Pictures aside, copy exactly each line from the one that holds "pfarramt@heinzenberg-reformiert.ch (170, 1296)" through the last line of the records below.
Exercise data START
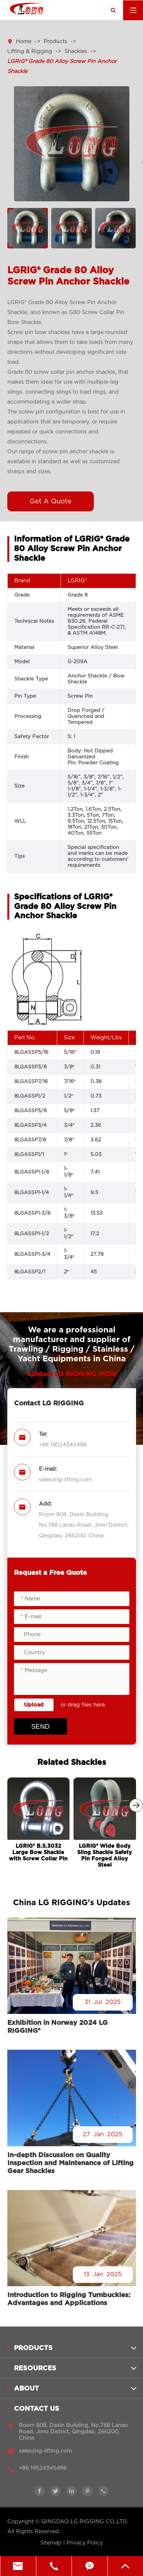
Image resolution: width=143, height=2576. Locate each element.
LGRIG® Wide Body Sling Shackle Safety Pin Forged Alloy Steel (104, 1855)
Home (23, 41)
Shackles (76, 51)
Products (55, 41)
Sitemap (51, 2542)
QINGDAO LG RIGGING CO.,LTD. (84, 2521)
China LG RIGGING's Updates (71, 1903)
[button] (136, 1805)
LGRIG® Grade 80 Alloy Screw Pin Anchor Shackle (61, 66)
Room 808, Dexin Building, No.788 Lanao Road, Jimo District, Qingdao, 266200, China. (83, 1525)
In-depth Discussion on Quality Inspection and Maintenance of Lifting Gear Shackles (70, 2163)
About (26, 2392)
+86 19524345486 (63, 1445)
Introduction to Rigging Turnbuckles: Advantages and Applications (68, 2299)
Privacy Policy (85, 2542)
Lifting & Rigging (29, 51)
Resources (35, 2372)
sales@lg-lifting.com (65, 1479)
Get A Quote (51, 501)
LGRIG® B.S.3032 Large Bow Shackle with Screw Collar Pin (38, 1852)
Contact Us (36, 2412)
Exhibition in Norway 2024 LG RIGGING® (57, 2027)
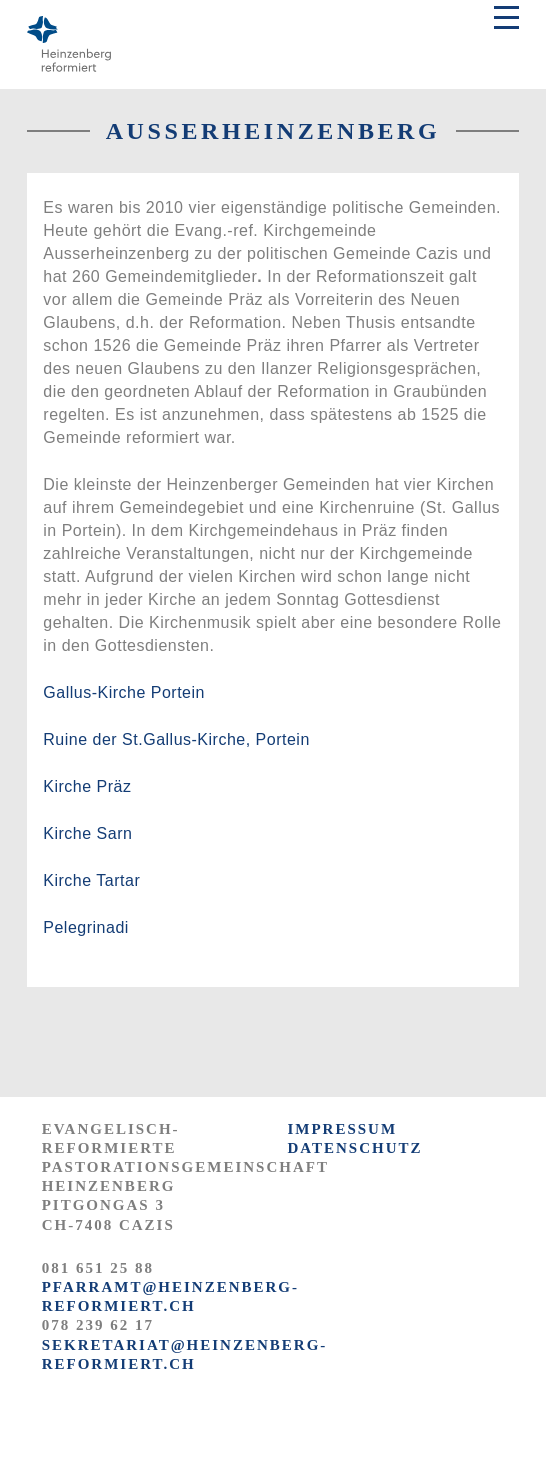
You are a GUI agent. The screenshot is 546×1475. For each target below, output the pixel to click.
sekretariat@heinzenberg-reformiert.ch (185, 1354)
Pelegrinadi (86, 927)
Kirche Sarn (87, 833)
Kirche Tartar (91, 880)
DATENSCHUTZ (354, 1148)
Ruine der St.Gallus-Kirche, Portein (176, 739)
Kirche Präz (87, 786)
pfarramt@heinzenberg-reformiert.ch (170, 1296)
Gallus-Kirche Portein (124, 692)
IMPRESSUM (342, 1129)
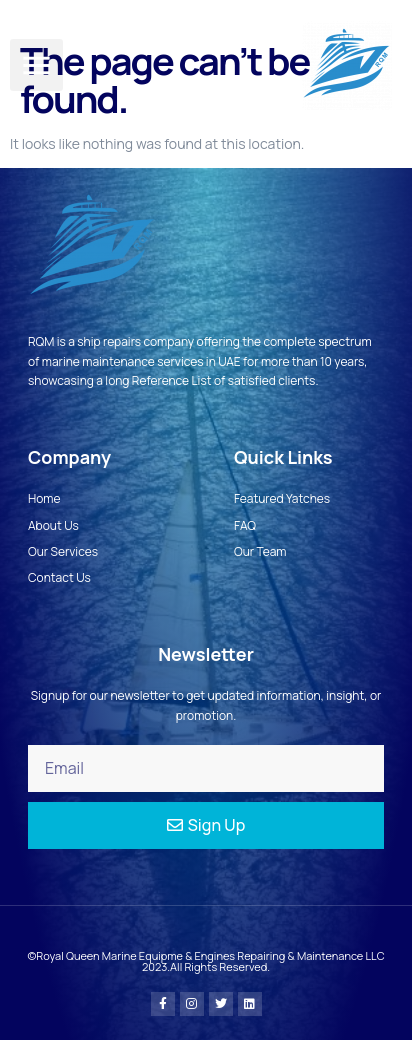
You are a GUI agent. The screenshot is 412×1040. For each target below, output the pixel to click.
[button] (36, 65)
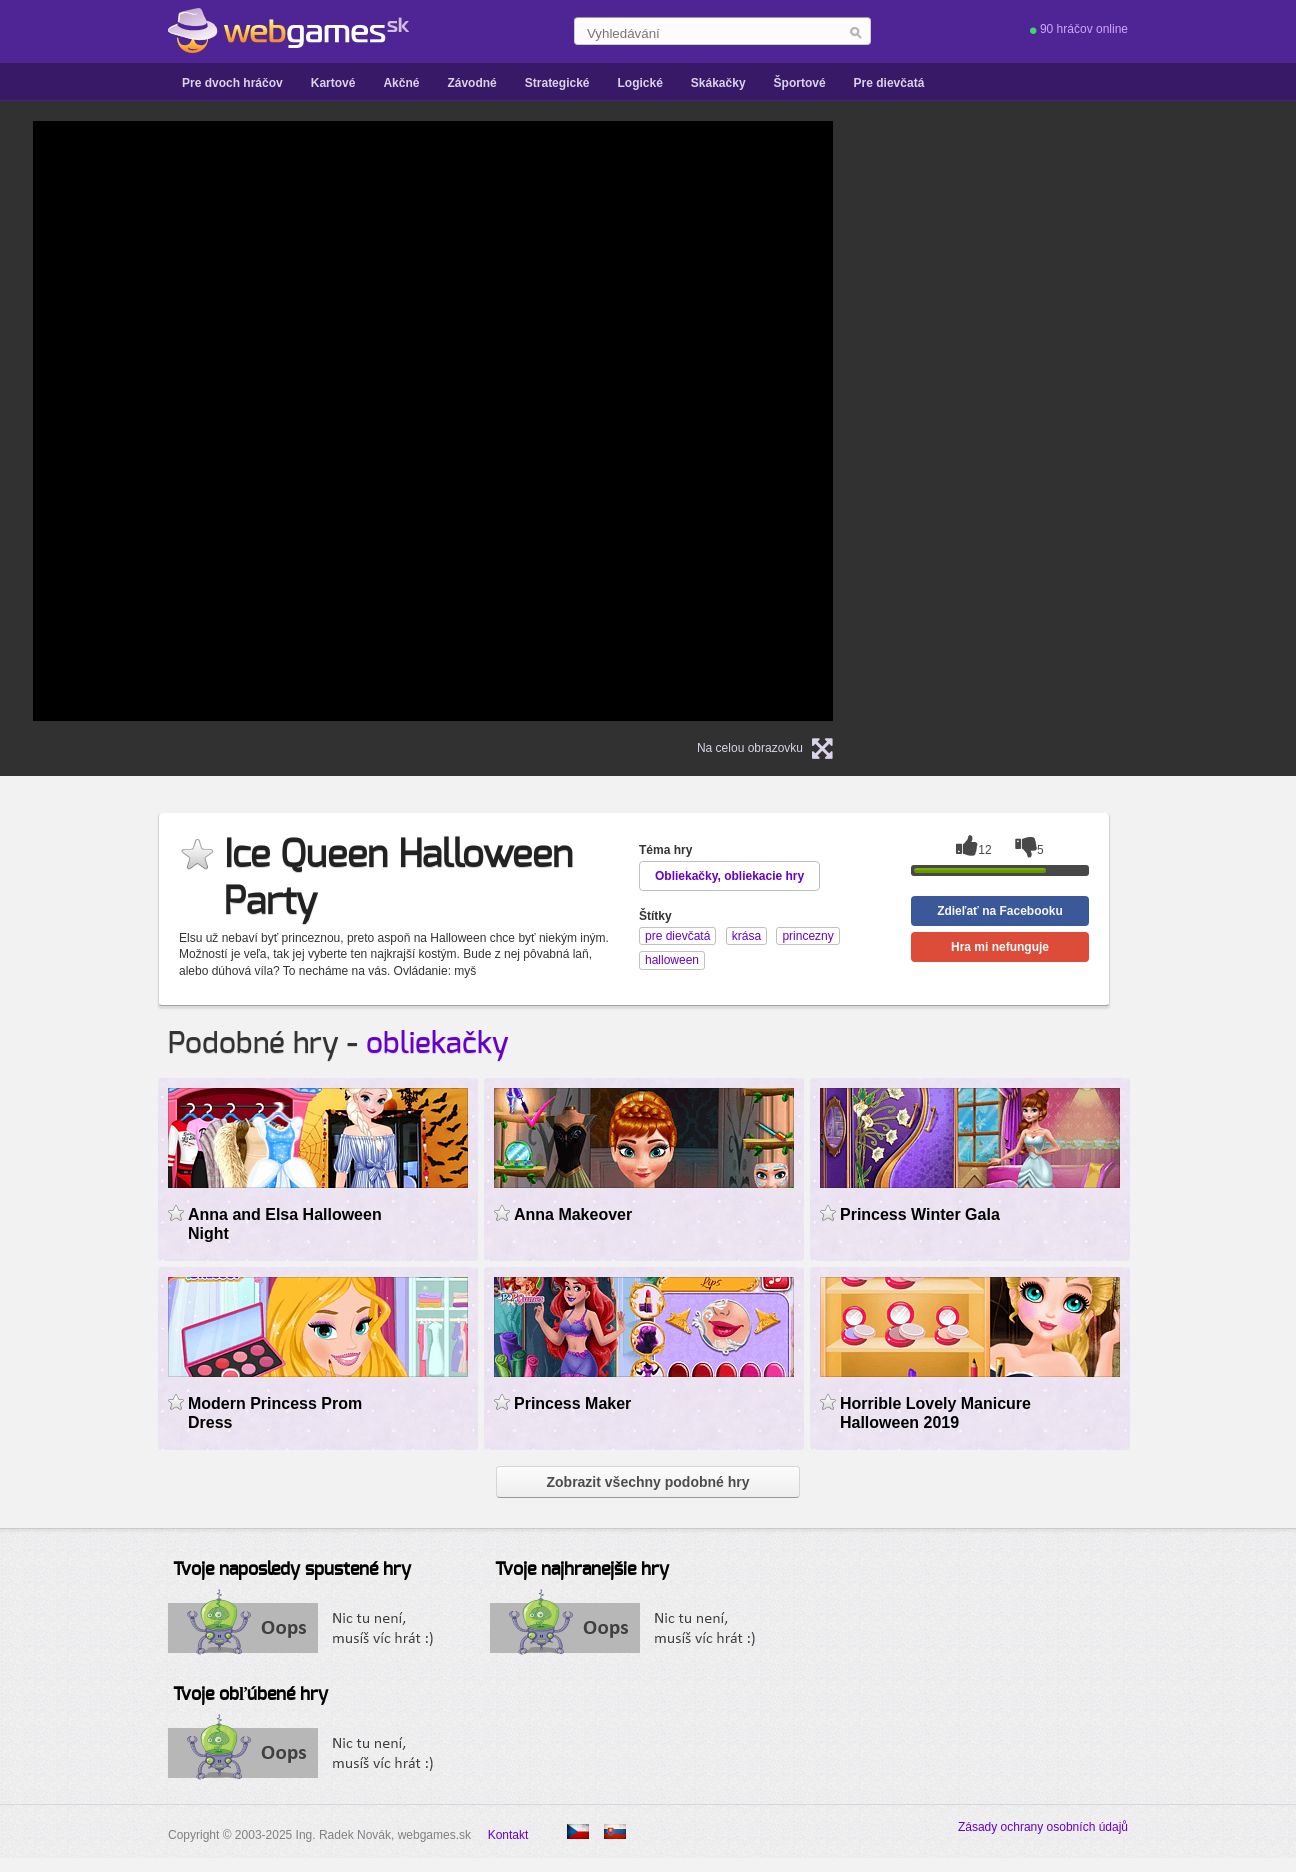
Exercise data END
*Response for this exercise*
pfarramt@heinzenberg-reformiert.ch (170, 1296)
Gallus-Kirche Portein (124, 692)
IMPRESSUM (342, 1129)
You are a GUI agent. The screenshot is 412×1040. For each target below, output the pixel to click.
[button] (36, 65)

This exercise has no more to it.